The discovery was announced by Scott Sheppard, an astronomer at the Carnegie Institution for Science in Washington, D.C., on Tuesday at the 47th annual meeting of the at the American Astronomical Society’s Division for Planetary Sciences in National Harbor, Maryland.

“We can’t explain these objects’ orbits from what we know about the solar system,” Sheppard said. 

This mysterious planet could be one of thousands of distant objects that are thought to form what is known as the Oort cloud.

“The known solar system can be divided into three parts: the rocky planets like Earth, which are close to the Sun; the gas giant planets, which are further out; and the frozen objects of the Kuiper Belt, which lie just beyond Neptune’s orbit,” Astronomy Magazine explains.

Astronomers theorize that beyond that is the Oort Cloud, a sphere of icy objects surrounding our solar system.
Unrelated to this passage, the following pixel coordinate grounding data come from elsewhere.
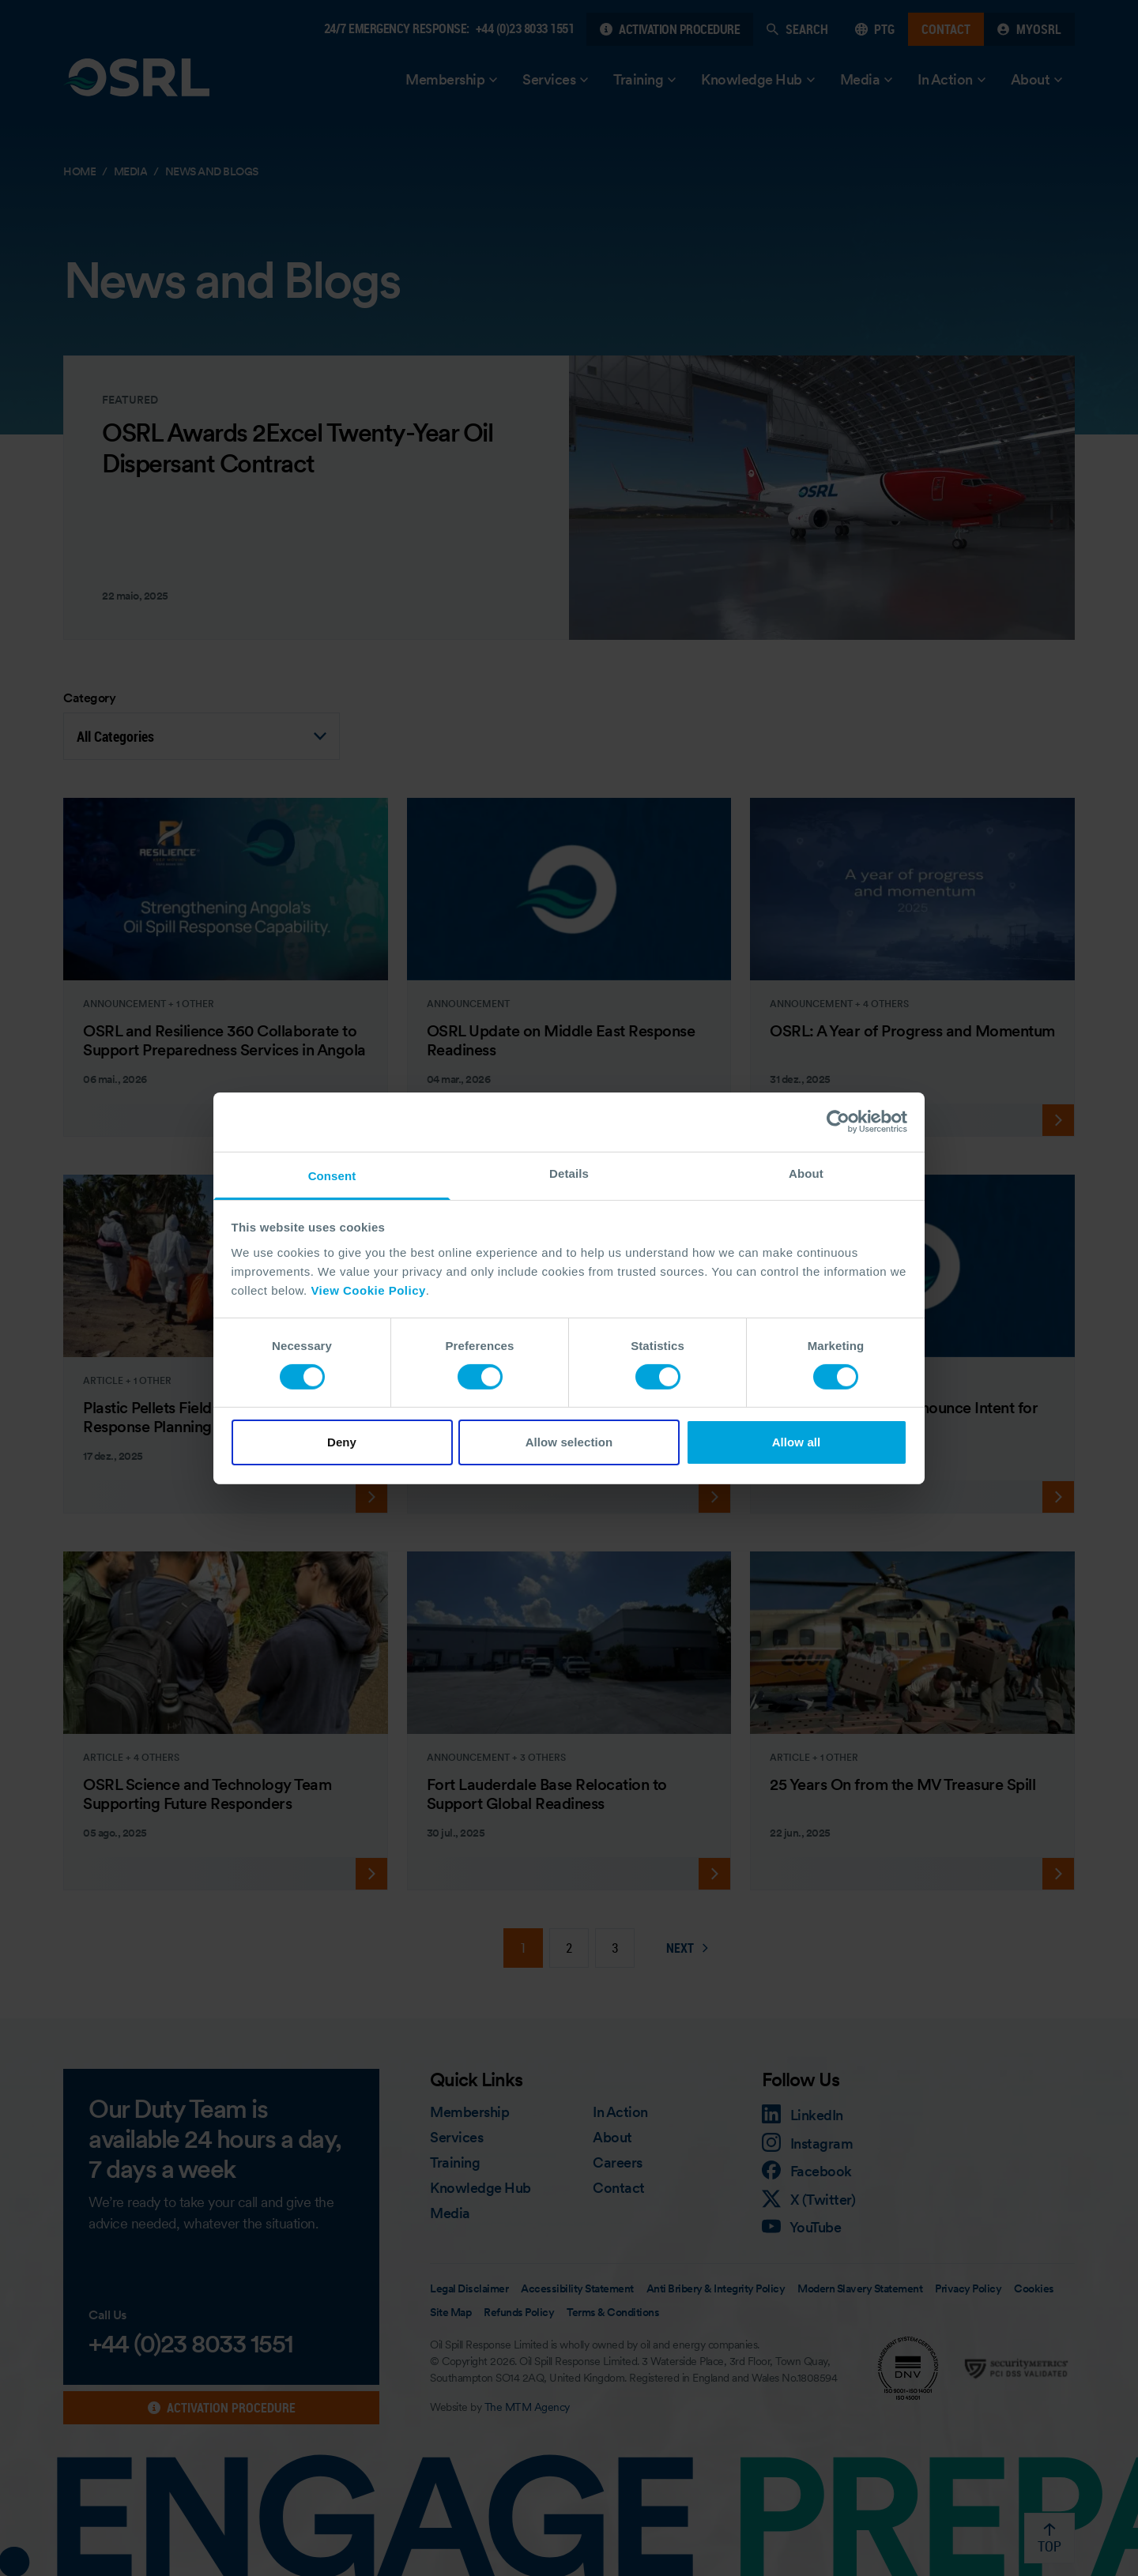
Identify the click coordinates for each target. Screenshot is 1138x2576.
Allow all (796, 1442)
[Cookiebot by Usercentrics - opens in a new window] (838, 1122)
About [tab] (806, 1172)
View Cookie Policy (368, 1289)
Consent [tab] (332, 1175)
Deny (341, 1442)
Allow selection (569, 1442)
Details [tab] (569, 1172)
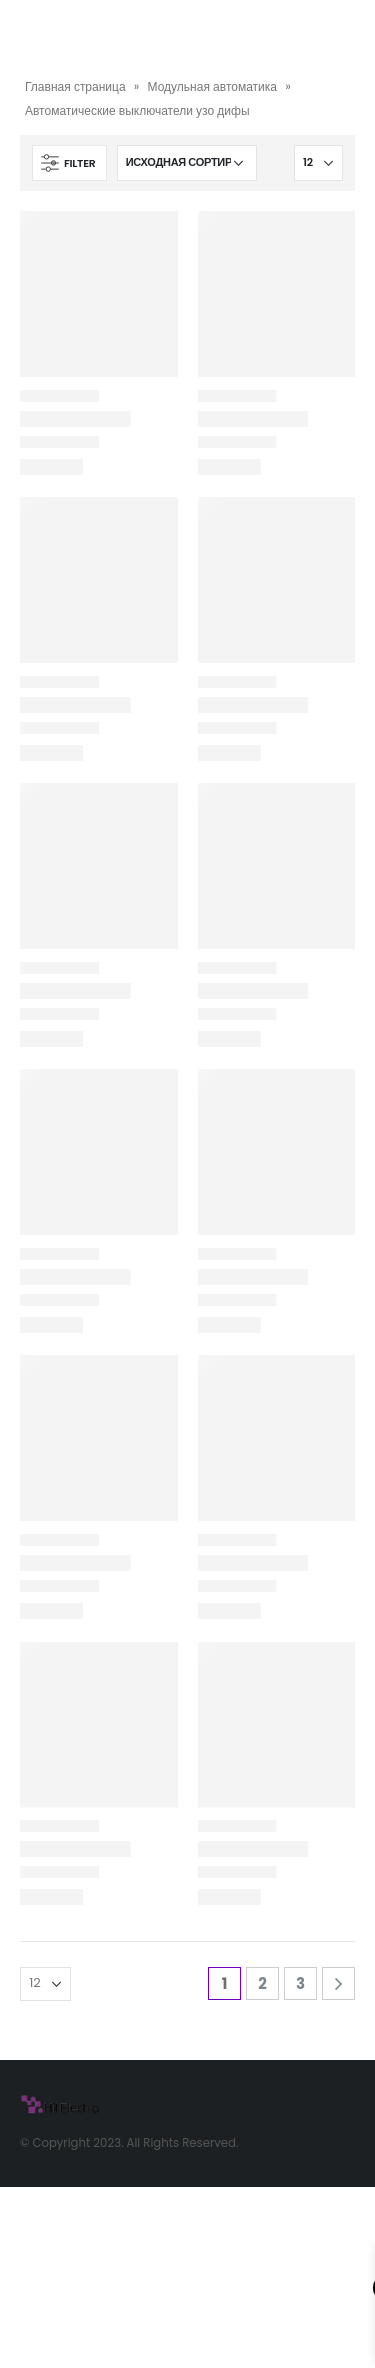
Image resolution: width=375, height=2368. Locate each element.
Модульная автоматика (212, 86)
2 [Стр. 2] (262, 1983)
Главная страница (75, 86)
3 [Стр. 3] (300, 1983)
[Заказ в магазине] (187, 163)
Two known objects lie in the inner Oort cloud: Sedna, discovered by Michael Brown, a planetary scientist at the California Institute of Technology and his colleagues, and another one called 2012 VP113, popularly nicknamed ‘Biden’ discovered by Sheppard and Chadwick Trujillo of Gemini Observatory in Hawaii.

“Bodies in this primordial realm travel orbits that have remained undisturbed for billions of years,” writes Alexandra Witze for Scientific American.

Science writer Eric Hand suggests that if the orbit of the newly-discovered planet never brings it close to the sun, it could join a rare club with Sedna and 2012 VP113

"What makes the inner Oort cloud objects interesting is that their eccentric orbits cannot be explained by the known structure of the solar system: something else had to perturb their orbits," he writes.

"Possible explanations include an unseen giant planet that still orbits in the deep or one that was ejected from the solar system, disturbing inner Oort cloud objects on its way out.”

Scientists will continue examining the new dwarf planet over the next year, after which they hope to pin down its orbit.